--- Exercise requirements ---
The data below should be printed in full, exactly, and without any of its images.

--- Extracted information ---
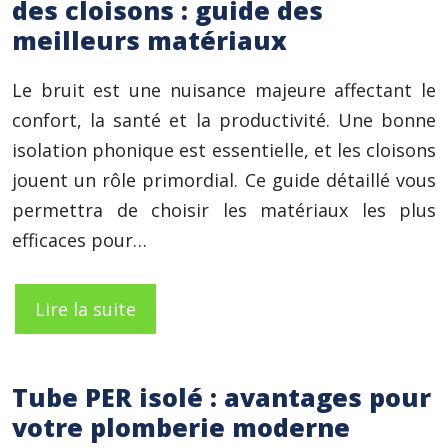
des cloisons : guide des
meilleurs matériaux
Le bruit est une nuisance majeure affectant le
confort, la santé et la productivité. Une bonne
isolation phonique est essentielle, et les cloisons
jouent un rôle primordial. Ce guide détaillé vous
permettra de choisir les matériaux les plus
efficaces pour…
Lire la suite
Tube PER isolé : avantages pour
votre plomberie moderne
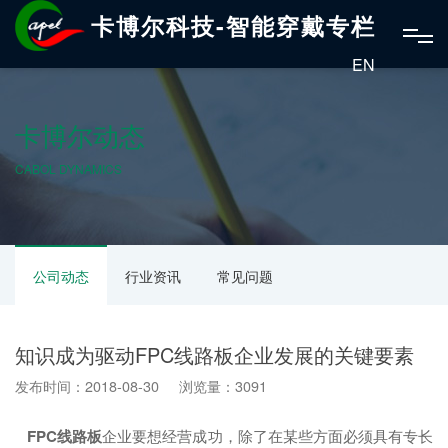
卡博尔科技-智能穿戴专栏
EN
卡博尔动态
CABOL DYNAMICS
公司动态
行业资讯
常见问题
知识成为驱动FPC线路板企业发展的关键要素
发布时间：2018-08-30 浏览量：3091
FPC线路板
企业要想经营成功，除了在某些方面必须具有专长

--- Solution to this exercise ---
des cloisons : guide des
meilleurs matériaux
Le bruit est une nuisance majeure affectant le
confort, la santé et la productivité. Une bonne
isolation phonique est essentielle, et les cloisons
jouent un rôle primordial. Ce guide détaillé vous
permettra de choisir les matériaux les plus
efficaces pour…
Lire la suite
Tube PER isolé : avantages pour
votre plomberie moderne
卡博尔科技-智能穿戴专栏
EN
卡博尔动态
CABOL DYNAMICS
公司动态
行业资讯
常见问题
知识成为驱动FPC线路板企业发展的关键要素
发布时间：2018-08-30 浏览量：3091
FPC线路板
企业要想经营成功，除了在某些方面必须具有专长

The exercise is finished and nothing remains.